Data for the task below:
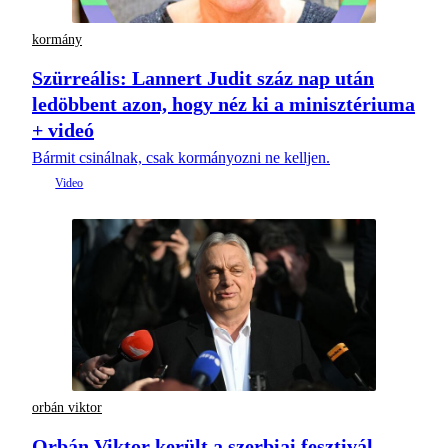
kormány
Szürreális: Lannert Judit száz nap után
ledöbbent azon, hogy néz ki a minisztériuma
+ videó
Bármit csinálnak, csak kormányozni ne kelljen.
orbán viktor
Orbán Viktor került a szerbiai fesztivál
End of Data for the task.
Data for the task below:
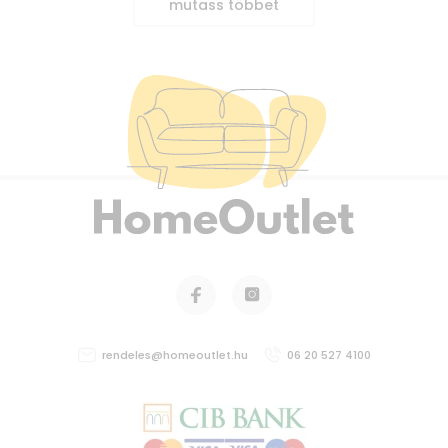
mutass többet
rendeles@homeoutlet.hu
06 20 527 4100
End of Data for the task.
Data for the task below:
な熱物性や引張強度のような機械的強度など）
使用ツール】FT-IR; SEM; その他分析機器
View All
End of Data for the task.
Problem: From the listing above, return the lines starting at the one with "mutass többet" and ending at the one with "06 20 527 4100", both kept, exactly as they appear and nothing more.

Written response:
mutass többet
rendeles@homeoutlet.hu
06 20 527 4100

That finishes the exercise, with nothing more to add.